As Hanukkah has just been celebrated I thought it is no better time than now to write on Jewish weddings and their old traditions incorporated into modern weddings. Here are eight Jewish wedding traditions whether it will be a Jewish or interfaith wedding ceremony you are planning. So keep reading and hope you will use some of these wonderful traditions in your wedding.
1. Signing of the Ketubah
This is a Jewish legal form that confirms the religious bond of your marriage and history shows us that it was quite a progressive document for its time. It was a way to provide legal status and rights in the marriage. As it is used today it, of course, provides the legal commitment along with your friendship, love and communication which is necessary to make a good and lasting marriage.
The meaning of bedeken in Yiddish is”covering”. The tradition is that the groom places the bridal veil over the brides face. This custom goes back to the biblical account of Jacob’s first marriage. He was fooled when the woman he thought he was marrying wore a very heavy veil and itturned out to be Leah rather than Rachel. If this tradition is observed in a modern wedding it is used as a time for you and your groom to look into each other’s eyes letting you connect with each other and to think about the love that brought you to this time. This is a lovely chuppah for you to exchange your wedding vows.
3. The Chuppah Where You Take Your Vows
The chuppah has all four side open recalling the tent of Sarah and Abraham and represents the home you two will build together.

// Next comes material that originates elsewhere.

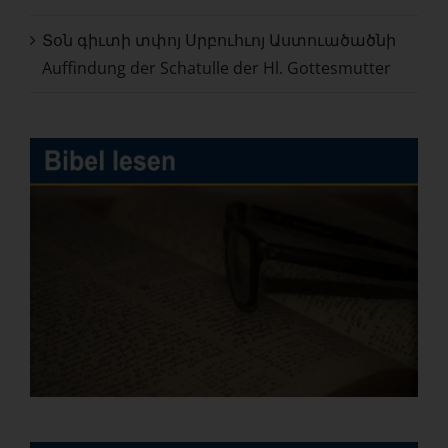
Տօն գիւտի տփոյ Սրբուհւոյ Աստուածածնի
Auffindung der Schatulle der Hl. Gottesmutter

There are no legal requirements for the design and decorating of the chuppah so the two of you can design it to hopefully reflect your personalities and likes.
This is a tradition that symbolizes the beginning of a new circuit. The bride circles her groom seven times as she enters the chuppah.

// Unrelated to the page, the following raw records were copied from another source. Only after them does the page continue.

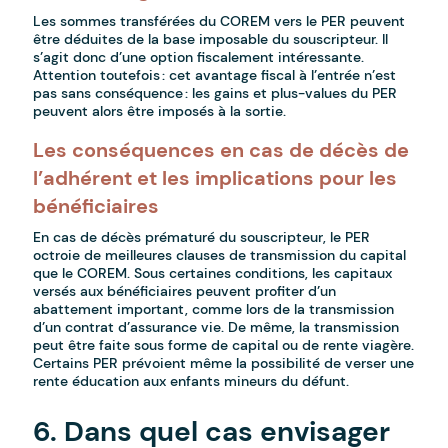
Les sommes transférées du COREM vers le PER peuvent
être déduites de la base imposable du souscripteur. Il
s’agit donc d’une option fiscalement intéressante.
Attention toutefois : cet avantage fiscal à l’entrée n’est
pas sans conséquence : les gains et plus-values du PER
peuvent alors être imposés à la sortie.
Les conséquences en cas de décès de
l’adhérent et les implications pour les
bénéficiaires
En cas de décès prématuré du souscripteur, le PER
octroie de meilleures clauses de transmission du capital
que le COREM. Sous certaines conditions, les capitaux
versés aux bénéficiaires peuvent profiter d’un
abattement important, comme lors de la transmission
d’un contrat d’assurance vie. De même, la transmission
peut être faite sous forme de capital ou de rente viagère.
Certains PER prévoient même la possibilité de verser une
rente éducation aux enfants mineurs du défunt.
6. Dans quel cas envisager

In the modern wedding the two of you circle each other to symbolize a sacred space around each other.
5. The Wedding Rings
The Jewish wedding rings are smooth and simple. In a wedding ring ceremony your groom places the Jewish wedding ring on the right index finger rather than left ring finger. Jewish tradition states that this is the finger with the closest bloodline to your heart and most Jewish brides switch the wedding ring to the left ring finger after the ceremony ends. A lovely tradition states that a Jewish wedding band should be a simple and unbroken ring. The ring should be smooth to signify an untroubled and everlasting life ahead. The modern rings may include a little bling as ladies do love their diamonds.
6. Breaking the Glass
The best recognized Jewish wedding tradition the breaking of the glass. There are a number of explanations given for this custom that began about the 14th century. Breaking the glass to symbolize the old life is gone and a new life begins. To some it means the wedding day is a day of irrevocable change. While to others it is sign that the minute the glass is broken both of your seperate lives are ended and your married life begins. My favorite is that this is a reminder that your relationship is fragile and must always be treated with much care, and mutual respect and love.
7. Sheva Brachot
Sheva Brachot or the seven blessings are an important segment of the wedding ceremony. These are sometimes chanted and one of the most wonderful blessings I have read that someone said was “May you always be happier than you are right now.”
This word comes from a Hebrew word which means “one” and in this case has come to represent the going from two persons and becoming one. The newlyweds retire to a room after the ceremony and are completely alone where youhave some private time to be with each other and enjoy your first few minutes as husband and wife. It is a special quiet time for bonding and privacy before you join guests for a celebration. I have always loved a Jewish wedding and reception for the wonderful traditional moments and the all out joy and fun at the celebration following.